Stop at the line containing "2025 data shows": repeat exactly every line of the entries below from the first up to it, plus that line, with pictures omitted.

BEGIN DATA SUPPLIED

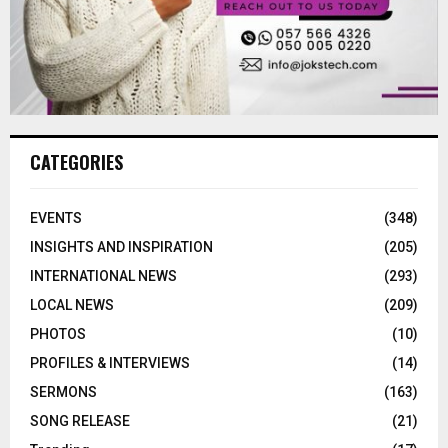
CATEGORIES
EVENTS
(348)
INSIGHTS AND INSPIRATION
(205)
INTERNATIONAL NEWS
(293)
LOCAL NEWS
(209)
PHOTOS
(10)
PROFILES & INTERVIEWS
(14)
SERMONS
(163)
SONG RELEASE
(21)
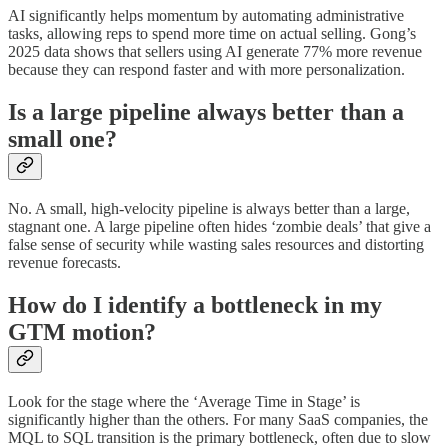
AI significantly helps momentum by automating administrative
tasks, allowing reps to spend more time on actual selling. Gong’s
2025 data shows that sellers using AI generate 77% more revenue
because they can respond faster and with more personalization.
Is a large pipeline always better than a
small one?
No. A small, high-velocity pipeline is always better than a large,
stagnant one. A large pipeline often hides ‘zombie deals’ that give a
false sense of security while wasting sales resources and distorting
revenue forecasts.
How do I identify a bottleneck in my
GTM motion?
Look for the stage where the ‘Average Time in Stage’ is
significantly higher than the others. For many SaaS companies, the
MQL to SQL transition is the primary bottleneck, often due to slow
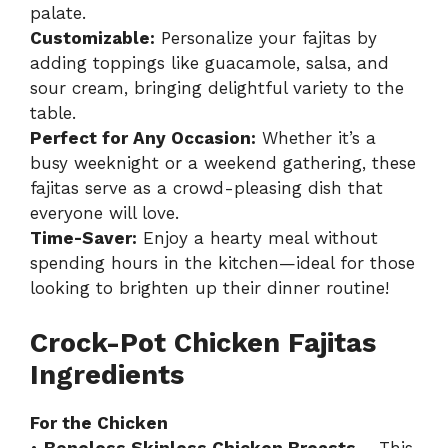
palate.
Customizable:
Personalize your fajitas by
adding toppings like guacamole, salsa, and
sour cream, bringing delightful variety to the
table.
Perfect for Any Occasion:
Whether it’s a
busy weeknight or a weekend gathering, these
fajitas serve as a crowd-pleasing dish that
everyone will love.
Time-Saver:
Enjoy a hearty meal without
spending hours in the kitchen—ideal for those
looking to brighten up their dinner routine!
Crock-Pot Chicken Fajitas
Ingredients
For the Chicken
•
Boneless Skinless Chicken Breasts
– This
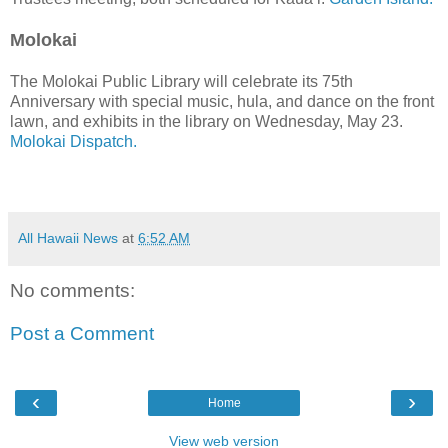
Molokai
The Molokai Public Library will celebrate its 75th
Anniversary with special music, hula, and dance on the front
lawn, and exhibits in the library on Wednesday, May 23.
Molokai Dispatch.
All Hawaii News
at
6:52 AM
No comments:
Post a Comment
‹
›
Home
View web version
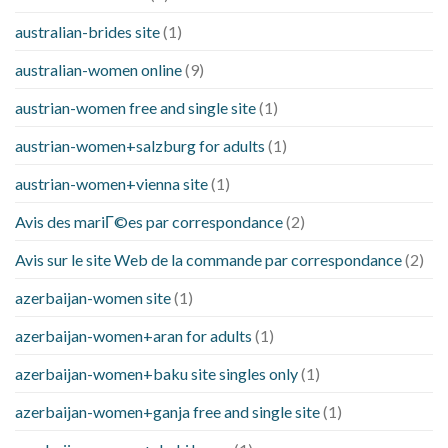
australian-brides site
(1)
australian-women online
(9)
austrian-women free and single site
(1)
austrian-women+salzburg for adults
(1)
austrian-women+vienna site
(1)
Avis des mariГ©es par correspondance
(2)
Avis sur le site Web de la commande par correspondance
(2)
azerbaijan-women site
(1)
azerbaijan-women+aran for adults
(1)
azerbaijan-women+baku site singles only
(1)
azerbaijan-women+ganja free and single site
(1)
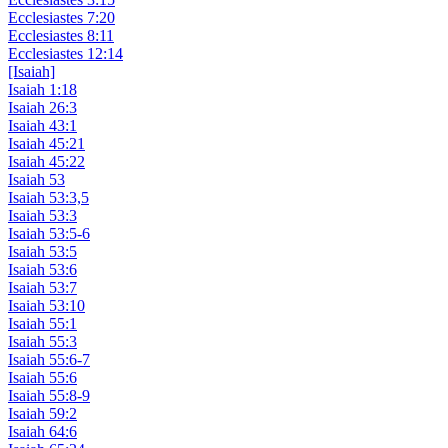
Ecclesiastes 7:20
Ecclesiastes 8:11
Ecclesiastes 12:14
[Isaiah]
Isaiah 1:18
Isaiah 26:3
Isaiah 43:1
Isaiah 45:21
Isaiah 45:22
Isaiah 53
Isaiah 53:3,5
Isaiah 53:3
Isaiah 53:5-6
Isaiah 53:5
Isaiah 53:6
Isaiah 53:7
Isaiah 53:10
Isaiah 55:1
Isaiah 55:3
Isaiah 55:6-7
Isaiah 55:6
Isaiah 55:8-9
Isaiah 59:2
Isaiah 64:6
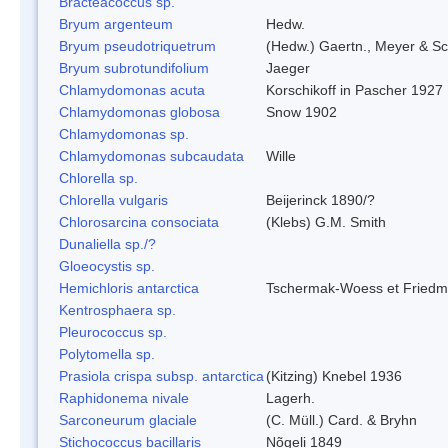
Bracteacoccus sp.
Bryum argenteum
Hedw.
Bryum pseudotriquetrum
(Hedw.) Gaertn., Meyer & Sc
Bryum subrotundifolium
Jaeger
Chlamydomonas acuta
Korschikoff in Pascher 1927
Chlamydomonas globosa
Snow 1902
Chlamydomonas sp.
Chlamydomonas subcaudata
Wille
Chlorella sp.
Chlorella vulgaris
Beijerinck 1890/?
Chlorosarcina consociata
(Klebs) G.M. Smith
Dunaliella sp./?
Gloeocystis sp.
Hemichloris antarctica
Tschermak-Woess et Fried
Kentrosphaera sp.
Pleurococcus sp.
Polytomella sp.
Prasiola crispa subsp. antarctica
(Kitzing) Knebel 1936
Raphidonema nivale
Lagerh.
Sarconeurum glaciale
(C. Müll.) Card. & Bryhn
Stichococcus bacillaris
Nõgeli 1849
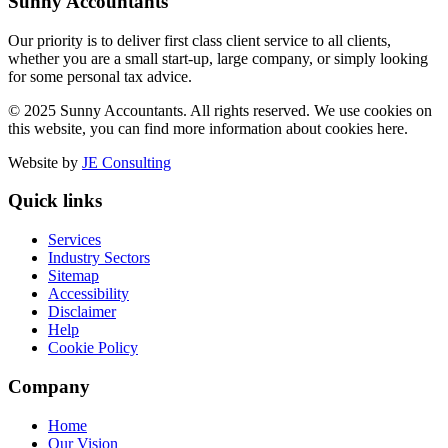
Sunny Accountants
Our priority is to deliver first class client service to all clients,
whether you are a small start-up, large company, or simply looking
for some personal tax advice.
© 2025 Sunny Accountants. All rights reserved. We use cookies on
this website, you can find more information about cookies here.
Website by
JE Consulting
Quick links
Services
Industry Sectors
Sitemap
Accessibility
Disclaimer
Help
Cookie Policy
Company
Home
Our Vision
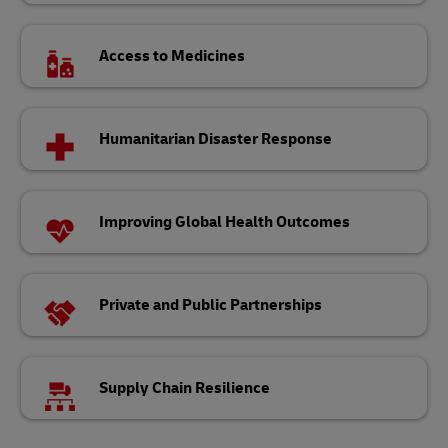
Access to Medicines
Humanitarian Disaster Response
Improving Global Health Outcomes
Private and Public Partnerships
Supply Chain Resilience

END DATA SUPPLIED

**WRITTEN SOLUTION**
CATEGORIES
EVENTS
(348)
INSIGHTS AND INSPIRATION
(205)
INTERNATIONAL NEWS
(293)
LOCAL NEWS
(209)
PHOTOS
(10)
PROFILES & INTERVIEWS
(14)
SERMONS
(163)
SONG RELEASE
(21)
AI significantly helps momentum by automating administrative
tasks, allowing reps to spend more time on actual selling. Gong’s
2025 data shows that sellers using AI generate 77% more revenue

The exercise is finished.